Some progressive Obama supporters think the arrival of Clinton at the State Dept. will mean they’ll be frozen out. That would have implications for their advancement in subsequent Democratic administrations.
“Basically, you have all of these young, next-generation and mid-career people who took a chance on Obama” during the primaries, said one Democratic foreign-policy expert included in that cohort. “They were many times the ones who were courageous enough to stand up early against Iraq, which is why many of them supported Obama in the first place. And many of them would likely get shut out of the mid-career and assistant-secretary type jobs that you need, so that they can one day be the top people running a future Democratic administration.”
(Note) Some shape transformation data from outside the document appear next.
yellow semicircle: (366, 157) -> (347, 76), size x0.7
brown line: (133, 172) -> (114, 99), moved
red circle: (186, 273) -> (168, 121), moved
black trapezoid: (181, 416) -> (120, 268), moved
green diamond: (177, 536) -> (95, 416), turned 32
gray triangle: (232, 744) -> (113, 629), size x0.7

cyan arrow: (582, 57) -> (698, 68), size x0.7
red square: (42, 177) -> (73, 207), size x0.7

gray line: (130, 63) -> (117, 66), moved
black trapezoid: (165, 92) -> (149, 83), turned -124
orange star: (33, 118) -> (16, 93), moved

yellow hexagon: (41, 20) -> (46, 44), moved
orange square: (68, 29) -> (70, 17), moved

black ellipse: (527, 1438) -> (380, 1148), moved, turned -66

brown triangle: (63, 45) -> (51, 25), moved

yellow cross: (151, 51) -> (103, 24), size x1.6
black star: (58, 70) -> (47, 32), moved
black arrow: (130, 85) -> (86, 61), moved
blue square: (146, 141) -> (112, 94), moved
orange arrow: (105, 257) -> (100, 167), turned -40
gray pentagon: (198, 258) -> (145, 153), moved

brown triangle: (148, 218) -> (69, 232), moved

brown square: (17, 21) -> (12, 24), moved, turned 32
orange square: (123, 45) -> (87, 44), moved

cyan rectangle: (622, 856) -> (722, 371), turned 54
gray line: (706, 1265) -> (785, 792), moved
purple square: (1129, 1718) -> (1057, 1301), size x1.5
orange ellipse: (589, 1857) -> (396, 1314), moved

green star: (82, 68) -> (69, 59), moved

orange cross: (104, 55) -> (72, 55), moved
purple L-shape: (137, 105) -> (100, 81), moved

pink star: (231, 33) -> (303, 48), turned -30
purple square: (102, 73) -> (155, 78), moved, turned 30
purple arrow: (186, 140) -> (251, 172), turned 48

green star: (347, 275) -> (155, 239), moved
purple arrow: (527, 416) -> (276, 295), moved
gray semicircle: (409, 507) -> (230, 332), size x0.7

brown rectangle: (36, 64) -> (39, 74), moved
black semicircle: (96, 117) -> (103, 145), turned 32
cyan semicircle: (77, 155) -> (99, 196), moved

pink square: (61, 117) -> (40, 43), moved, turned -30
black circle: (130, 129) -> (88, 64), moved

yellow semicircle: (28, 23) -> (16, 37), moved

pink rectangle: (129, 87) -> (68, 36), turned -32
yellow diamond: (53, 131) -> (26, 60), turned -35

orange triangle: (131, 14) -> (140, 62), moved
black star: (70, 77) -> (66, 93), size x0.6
In the foreign-policy bureaucracy, these middle-tier jobs — assistant secretary and principal-deputy-assistant and deputy-assistant — are stepping stones to bigger, more important jobs, because they’re where much of the actual policy-making is hashed out. Those positions flesh out strategic decisions made by the president and cabinet secretaries; implement those policies; and use their expertise to both inform decisions and propose targeted or specific solutions to particular crises.
NYT:
By this past Thursday, when Mr. Obama reassured Mrs. Clinton that as secretary of state she would have direct access to him and could select her own staff, the wooing was complete.
This is not change I can believe in. Having Clinton at State is a fine idea (it would be ironic, don't you think, for her to end up sitting down with the Iranian Foreign Minister without preconditions), but this bit is frustrating. The foreign policy folks who backed Barack Obama in the primaries were putting their careers on the line, for which it appears they will get very little in return. Half the premise of the Obama campaign was that Hillary Clinton's instincts on foreign policy were part of the preen-your-hawk-feathers attitude that helped pave the road to Baghdad, and that Obama wasn't just running to end the war, but "end the mindset that got us into war". But now there's a good chance that Dick Holbrooke will end up as a major player, while Susan Rice ends up, at best, Deputy National Security Adviser or Ambassador to the United Nations. Samantha Power probably won't have a job at all.
Throughout all of these announcements I have been steeling myself by saying that Obama is hiring a team to execute his policy. But that's becoming less effective with every announcement.